Task to complete: Repeat each entry exactly and drop the pictures.

(Dataset entries)
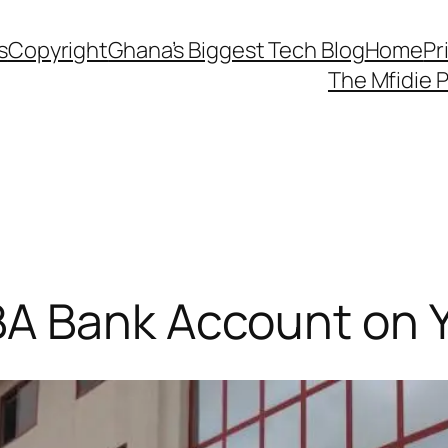
s
Copyright
Ghana’s Biggest Tech Blog
Home
Pr
The Mfidie 
A Bank Account on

Solution:
s
Copyright
Ghana’s Biggest Tech Blog
Home
Pr
The Mfidie 
A Bank Account on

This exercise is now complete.